## Exercise directions
Give back exactly the lines of the entries below from the line with "Find a Doctor (586, 2274)" to the line with "[Pinterest] (461, 664)", inclusive, and only those.

## Dataset records
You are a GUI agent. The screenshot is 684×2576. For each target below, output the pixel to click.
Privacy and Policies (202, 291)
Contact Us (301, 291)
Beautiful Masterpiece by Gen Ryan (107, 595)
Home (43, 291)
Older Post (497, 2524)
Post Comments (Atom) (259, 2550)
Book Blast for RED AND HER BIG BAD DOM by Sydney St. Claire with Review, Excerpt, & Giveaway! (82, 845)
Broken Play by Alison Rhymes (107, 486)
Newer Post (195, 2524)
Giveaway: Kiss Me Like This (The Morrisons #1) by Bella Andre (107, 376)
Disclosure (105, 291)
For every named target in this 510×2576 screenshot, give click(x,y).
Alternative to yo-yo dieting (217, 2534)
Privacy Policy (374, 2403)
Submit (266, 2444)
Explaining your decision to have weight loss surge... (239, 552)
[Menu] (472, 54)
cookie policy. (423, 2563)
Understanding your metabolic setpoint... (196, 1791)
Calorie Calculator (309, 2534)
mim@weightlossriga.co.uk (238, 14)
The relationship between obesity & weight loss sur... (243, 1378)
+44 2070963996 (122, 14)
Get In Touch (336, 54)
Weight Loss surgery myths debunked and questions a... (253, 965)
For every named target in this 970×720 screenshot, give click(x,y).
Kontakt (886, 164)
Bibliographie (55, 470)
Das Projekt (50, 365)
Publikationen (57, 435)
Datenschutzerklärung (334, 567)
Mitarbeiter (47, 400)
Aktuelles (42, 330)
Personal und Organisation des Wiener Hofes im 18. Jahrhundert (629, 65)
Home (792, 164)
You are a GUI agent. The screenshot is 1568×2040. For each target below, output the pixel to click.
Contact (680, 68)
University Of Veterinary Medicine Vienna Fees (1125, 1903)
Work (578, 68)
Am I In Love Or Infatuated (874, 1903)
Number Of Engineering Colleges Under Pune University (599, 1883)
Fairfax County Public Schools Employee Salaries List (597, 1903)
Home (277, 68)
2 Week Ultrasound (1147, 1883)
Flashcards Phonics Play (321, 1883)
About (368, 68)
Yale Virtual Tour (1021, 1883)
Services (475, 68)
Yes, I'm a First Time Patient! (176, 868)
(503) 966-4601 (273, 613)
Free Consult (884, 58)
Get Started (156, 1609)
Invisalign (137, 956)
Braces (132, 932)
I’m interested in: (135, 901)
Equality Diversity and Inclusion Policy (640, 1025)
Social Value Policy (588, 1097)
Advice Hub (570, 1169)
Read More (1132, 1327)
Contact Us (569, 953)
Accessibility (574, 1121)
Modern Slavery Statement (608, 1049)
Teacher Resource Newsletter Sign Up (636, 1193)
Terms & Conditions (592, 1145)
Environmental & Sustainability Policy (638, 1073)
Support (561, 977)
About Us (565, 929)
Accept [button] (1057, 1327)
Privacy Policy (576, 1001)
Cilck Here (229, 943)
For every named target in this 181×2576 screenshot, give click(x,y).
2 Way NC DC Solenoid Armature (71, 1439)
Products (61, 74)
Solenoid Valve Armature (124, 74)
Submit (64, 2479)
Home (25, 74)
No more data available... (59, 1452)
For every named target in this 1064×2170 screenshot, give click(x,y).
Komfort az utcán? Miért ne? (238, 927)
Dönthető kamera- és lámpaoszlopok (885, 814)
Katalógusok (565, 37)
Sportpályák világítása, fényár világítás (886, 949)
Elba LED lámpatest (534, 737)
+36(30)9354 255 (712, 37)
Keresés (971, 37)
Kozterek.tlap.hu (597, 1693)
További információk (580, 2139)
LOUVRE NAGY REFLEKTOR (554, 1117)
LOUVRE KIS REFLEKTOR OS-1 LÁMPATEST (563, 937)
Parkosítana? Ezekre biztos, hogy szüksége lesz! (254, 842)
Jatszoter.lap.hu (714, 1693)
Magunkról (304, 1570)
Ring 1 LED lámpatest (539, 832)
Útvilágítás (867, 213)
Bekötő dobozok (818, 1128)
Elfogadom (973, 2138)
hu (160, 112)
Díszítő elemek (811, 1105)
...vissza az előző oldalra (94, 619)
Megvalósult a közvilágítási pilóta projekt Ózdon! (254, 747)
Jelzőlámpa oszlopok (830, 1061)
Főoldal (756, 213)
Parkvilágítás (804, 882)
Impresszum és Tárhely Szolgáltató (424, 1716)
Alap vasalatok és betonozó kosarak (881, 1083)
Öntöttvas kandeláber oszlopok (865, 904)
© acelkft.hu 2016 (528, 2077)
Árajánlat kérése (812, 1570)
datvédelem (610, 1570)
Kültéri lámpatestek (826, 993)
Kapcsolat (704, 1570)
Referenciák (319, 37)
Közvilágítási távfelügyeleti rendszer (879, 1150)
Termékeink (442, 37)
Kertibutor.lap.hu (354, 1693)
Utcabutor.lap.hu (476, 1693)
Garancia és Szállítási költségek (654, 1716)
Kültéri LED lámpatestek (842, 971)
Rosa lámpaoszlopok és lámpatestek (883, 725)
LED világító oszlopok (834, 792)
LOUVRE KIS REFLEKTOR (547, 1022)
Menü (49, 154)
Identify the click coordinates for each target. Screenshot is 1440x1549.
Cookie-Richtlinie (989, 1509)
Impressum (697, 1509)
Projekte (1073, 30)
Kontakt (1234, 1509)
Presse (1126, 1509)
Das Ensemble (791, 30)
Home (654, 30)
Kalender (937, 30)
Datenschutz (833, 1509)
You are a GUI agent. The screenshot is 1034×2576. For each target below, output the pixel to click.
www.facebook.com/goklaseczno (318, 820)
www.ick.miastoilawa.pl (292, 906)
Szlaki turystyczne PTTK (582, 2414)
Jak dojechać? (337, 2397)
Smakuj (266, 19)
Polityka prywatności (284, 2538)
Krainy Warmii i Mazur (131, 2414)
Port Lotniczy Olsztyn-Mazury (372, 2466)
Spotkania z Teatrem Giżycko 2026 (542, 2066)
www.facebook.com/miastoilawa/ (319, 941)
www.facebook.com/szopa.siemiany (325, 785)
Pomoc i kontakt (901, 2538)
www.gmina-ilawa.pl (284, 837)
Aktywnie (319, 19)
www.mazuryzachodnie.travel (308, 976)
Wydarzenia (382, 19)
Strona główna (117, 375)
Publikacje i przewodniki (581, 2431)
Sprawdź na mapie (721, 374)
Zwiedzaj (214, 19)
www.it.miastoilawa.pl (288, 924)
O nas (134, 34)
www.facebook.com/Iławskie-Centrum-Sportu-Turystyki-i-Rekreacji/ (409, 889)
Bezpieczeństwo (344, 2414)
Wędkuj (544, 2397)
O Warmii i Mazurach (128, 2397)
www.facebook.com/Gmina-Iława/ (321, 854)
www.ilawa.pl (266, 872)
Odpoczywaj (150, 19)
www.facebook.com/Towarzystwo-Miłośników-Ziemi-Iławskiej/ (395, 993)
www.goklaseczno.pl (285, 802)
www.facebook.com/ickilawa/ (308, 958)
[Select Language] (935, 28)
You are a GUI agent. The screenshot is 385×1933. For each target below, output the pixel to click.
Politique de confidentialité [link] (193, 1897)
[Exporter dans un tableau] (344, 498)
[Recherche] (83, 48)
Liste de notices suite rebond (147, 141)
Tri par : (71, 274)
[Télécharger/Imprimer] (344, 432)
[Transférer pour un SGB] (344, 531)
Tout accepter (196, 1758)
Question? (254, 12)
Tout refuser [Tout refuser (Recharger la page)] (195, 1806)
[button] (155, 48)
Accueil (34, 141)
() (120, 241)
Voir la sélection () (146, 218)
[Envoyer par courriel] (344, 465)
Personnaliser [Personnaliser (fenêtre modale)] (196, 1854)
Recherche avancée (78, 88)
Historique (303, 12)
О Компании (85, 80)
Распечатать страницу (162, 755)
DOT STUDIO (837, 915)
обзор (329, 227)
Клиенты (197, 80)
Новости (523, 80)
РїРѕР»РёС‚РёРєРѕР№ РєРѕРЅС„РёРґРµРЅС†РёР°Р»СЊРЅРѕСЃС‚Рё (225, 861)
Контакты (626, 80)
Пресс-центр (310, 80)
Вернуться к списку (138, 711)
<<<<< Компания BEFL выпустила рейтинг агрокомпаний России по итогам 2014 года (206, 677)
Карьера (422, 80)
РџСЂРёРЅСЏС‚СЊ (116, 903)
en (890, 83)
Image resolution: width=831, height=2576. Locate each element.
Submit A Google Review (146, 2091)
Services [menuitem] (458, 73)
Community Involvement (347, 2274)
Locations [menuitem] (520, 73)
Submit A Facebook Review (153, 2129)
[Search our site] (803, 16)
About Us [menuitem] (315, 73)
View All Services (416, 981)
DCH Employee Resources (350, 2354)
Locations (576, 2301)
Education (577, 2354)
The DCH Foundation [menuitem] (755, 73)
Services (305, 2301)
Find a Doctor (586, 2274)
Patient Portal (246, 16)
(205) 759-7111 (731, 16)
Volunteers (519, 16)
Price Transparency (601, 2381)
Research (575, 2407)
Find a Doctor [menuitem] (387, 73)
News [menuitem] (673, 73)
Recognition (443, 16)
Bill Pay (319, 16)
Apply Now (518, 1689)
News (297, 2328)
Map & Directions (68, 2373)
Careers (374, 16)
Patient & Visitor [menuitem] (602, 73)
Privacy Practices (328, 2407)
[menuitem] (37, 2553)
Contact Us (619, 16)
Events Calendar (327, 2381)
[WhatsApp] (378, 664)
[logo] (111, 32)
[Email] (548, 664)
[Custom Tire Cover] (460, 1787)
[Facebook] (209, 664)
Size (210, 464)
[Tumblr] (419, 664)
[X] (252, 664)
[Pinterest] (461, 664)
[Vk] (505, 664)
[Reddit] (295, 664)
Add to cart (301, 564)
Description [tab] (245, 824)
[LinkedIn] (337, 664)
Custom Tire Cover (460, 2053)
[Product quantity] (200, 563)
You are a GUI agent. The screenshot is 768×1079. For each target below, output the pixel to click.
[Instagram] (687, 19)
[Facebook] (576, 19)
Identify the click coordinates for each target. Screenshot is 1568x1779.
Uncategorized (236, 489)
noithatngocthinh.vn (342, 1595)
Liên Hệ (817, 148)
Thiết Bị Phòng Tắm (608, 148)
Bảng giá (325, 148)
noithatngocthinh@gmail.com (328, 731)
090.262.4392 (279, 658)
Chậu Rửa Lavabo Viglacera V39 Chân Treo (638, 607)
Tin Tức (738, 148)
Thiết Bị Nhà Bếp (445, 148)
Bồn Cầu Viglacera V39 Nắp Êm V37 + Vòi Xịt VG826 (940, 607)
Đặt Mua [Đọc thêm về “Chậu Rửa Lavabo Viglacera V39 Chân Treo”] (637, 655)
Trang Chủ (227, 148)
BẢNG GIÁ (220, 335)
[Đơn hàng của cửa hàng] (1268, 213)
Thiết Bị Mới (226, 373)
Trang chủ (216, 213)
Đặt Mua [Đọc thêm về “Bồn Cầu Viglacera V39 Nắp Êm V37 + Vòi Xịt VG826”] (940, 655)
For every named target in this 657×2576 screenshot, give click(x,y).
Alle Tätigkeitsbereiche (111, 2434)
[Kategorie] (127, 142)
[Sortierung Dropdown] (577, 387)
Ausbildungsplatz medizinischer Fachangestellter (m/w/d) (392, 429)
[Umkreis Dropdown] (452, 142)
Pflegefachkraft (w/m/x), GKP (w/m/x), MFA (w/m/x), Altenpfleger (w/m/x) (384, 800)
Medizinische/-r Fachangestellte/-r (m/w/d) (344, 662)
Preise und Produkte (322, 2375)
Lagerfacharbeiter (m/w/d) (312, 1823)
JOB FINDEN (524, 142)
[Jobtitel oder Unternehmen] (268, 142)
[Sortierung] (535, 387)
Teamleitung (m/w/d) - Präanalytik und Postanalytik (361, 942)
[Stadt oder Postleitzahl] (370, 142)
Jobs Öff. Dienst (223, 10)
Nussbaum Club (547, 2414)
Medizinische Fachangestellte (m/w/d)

## Response for this exercise
Find a Doctor (586, 2274)
Patient Portal (246, 16)
(205) 759-7111 (731, 16)
Volunteers (519, 16)
Price Transparency (601, 2381)
Research (575, 2407)
Find a Doctor [menuitem] (387, 73)
News [menuitem] (673, 73)
Recognition (443, 16)
Bill Pay (319, 16)
Apply Now (518, 1689)
News (297, 2328)
Map & Directions (68, 2373)
Careers (374, 16)
Patient & Visitor [menuitem] (602, 73)
Privacy Practices (328, 2407)
[menuitem] (37, 2553)
Contact Us (619, 16)
Events Calendar (327, 2381)
[WhatsApp] (378, 664)
[logo] (111, 32)
[Email] (548, 664)
[Custom Tire Cover] (460, 1787)
[Facebook] (209, 664)
Size (210, 464)
[Tumblr] (419, 664)
[X] (252, 664)
[Pinterest] (461, 664)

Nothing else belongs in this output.